* [Data records]:
■ ■ ■ ■ ■

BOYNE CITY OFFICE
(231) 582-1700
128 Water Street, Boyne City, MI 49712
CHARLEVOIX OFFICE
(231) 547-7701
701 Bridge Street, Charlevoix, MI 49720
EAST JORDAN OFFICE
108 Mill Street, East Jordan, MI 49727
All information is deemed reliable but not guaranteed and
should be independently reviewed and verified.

■ ■ ■ ■ ■

* [Your instructions]: A word-for-word restatement of the records above from the line containing "(231) 547-7701" to their final line is all the answer should hold.

* [Response to the exercise]:
(231) 547-7701
701 Bridge Street, Charlevoix, MI 49720
EAST JORDAN OFFICE
108 Mill Street, East Jordan, MI 49727
All information is deemed reliable but not guaranteed and
should be independently reviewed and verified.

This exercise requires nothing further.